[systemd-devel] [EXT] Re: Q: journalctl -b -g logrotate
Mantas Mikulėnas
grawity at gmail.com
Tue Apr 5 13:25:16 UTC 2022
On Tue, Apr 5, 2022 at 3:22 PM Ulrich Windl <
Ulrich.Windl at rz.uni-regensburg.de> wrote:
> >>> Mantas Mikulenas <grawity at gmail.com> schrieb am 05.04.2022 um 11:08 in
> Nachricht
> <CAPWNY8WgSRW2ewb3Fu+_XVdo7=C1m8YobWELsF3OE62pJ6vHhA at mail.gmail.com>:
> > On Tue, Apr 5, 2022 at 9:36 AM Ulrich Windl <
> > Ulrich.Windl at rz.uni-regensburg.de> wrote:
> >
> >> Hi!
> >>
> >> I have two questions for "journalctl -b -g logrotate":
> >>
> >> 1) I'm unsure what the exact rules for matching a "-g expression" are:
> >> Some kernel messages are matched, others not.
> >>
> >
> > All entries with a MESSAGE= are matched (after doing until/since/boot-id
> > checks).

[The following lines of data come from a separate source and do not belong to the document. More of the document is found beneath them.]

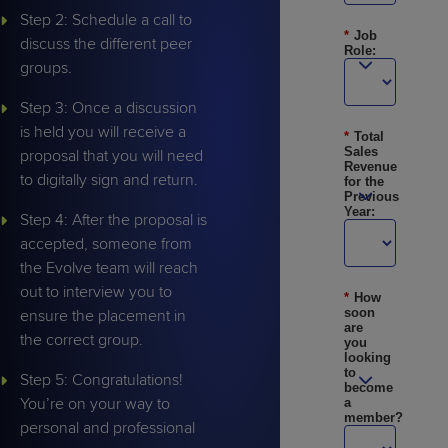
Step 2: Schedule a call to
*
Job
discuss the different peer
Role:
groups.
Step 3: Once a discussion
is held you will receive a
*
Total
Sales
proposal that you will need
Revenue
to digitally sign and return.
for the
Previous
Year:
Step 4: After the proposal is
accepted, someone from
the Evolve team will reach
out to interview you to
*
How
soon
ensure the placement in
are
the correct group.
you
looking
to
Step 5: Congratulations!
become
You’re on your way to
a
member?
personal and professional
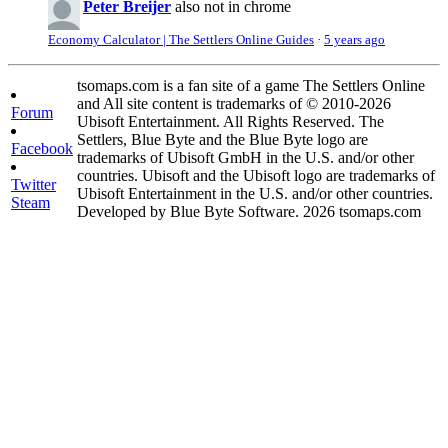
Peter Breijer
also not in chrome
Economy Calculator | The Settlers Online Guides
·
5 years ago
tsomaps.com is a fan site of a game The Settlers Online
and All site content is trademarks of © 2010-2026
Forum
Ubisoft Entertainment. All Rights Reserved. The
Settlers, Blue Byte and the Blue Byte logo are
Facebook
trademarks of Ubisoft GmbH in the U.S. and/or other
countries. Ubisoft and the Ubisoft logo are trademarks of
Twitter
Ubisoft Entertainment in the U.S. and/or other countries.
Steam
Developed by Blue Byte Software. 2026 tsomaps.com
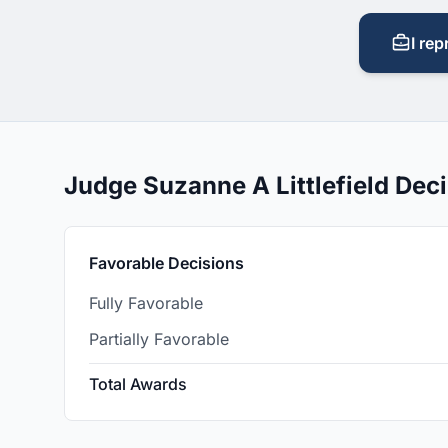
I rep
Judge Suzanne A Littlefield De
Favorable Decisions
Fully Favorable
Partially Favorable
Total Awards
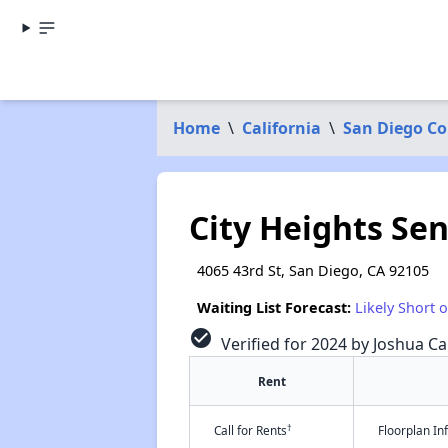
Home
\
California
\
San Diego C
City Heights Se
4065 43rd St, San Diego, CA 92105
Waiting List Forecast:
Likely Short 
check_circle
Verified for 2024 by Joshua Ca
Rent
†
Call for Rents
Floorplan I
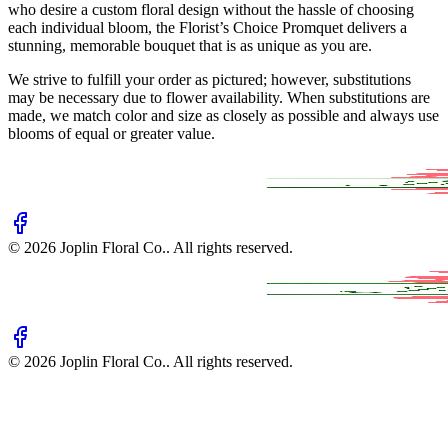
who desire a custom floral design without the hassle of choosing
each individual bloom, the Florist’s Choice Promquet delivers a
stunning, memorable bouquet that is as unique as you are.
We strive to fulfill your order as pictured; however, substitutions
may be necessary due to flower availability. When substitutions are
made, we match color and size as closely as possible and always use
blooms of equal or greater value.
©
2026
Joplin Floral Co.
. All rights reserved.
©
2026
Joplin Floral Co.
. All rights reserved.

They might still be hidden for other reasons though, e.g.
> messages
> > containing weird escape characters (or accidental binary data) will be
> > hidden unless you use -a.
>
> And how do I find out whether a kernel message has a MESSAGE=?
>
Messages from kernel (kmsg) or from syslog always do, it's only userspace
messages from sd_journal_send() that might not have one. (Though if it
shows up in journalctl, then obviously it has a message.) Try different
`-o` modes though to see what fields each log entry actually has.
>
> As soon as I add _MESSAGE= I get no output any more (even with MESSAGE=.*).
>
It's MESSAGE, not _MESSAGE, and there's no regex support for this kind of
match. Journalctl can't search for "all entries that contain this key"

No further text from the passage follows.